Anyway, there are reasons for optimism, and places for postdoc positions in Trumpp's group at the Heidelberg Institute for Stem Cell Technology, as Trumpp made a point to stress at the end of his talk, in front of an audience of about 120 current PhD students, possibly 120 future candidates!

References

1. Reya T, Morrison SJ, Clarke MF, et al. Stem cells, cancer, and cancer stem cells. Nature 2001;414(6859):105-11.

2. Wilson A, Laurenti E, Oser G, et al. Hematopoietic stem cells reversibly switch from dormancy to self-renewal during homeostasis and repair. Cell 2008;(6):1118-29.

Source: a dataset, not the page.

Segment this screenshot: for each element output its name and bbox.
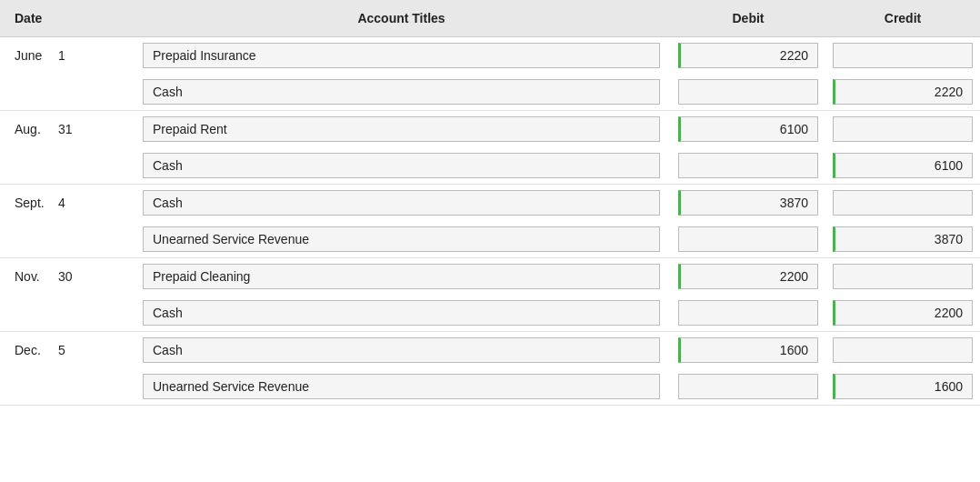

3. Laurenti E, Varnum-Finney B, Wilson A, et al. Hematopoietic stem cell function and survival depend on c-Myc and N-Myc activity. Cell Stem Cell 2008;3(6):611-24.

4. Trumpp A, Essers M, Wilson A. Awakening dormant haematopoietic stem cells. Nat Rev Immunol. 2010;10(3):201-9.

5. Kujawski LA, Talpaz M. The role of interferon-alpha in the treatment of chronic myeloid leukemia. Cytokine Growth Factor Rev 2007;18(5-6):459-71.

6. Essers MAG, Offner S, Blanco-Bose WE, et al. IFNa activates dormant haematopoietic stem cells in vivo. Nature 2009;458, 904-908.

7. Rousselot P, Huguet F, Rea D, et al. Imatinib mesylate discontinuation in patients with chronic myelogenous leukemia in complete molecular remission for more than 2 years. Blood 2007;109(1):58-60.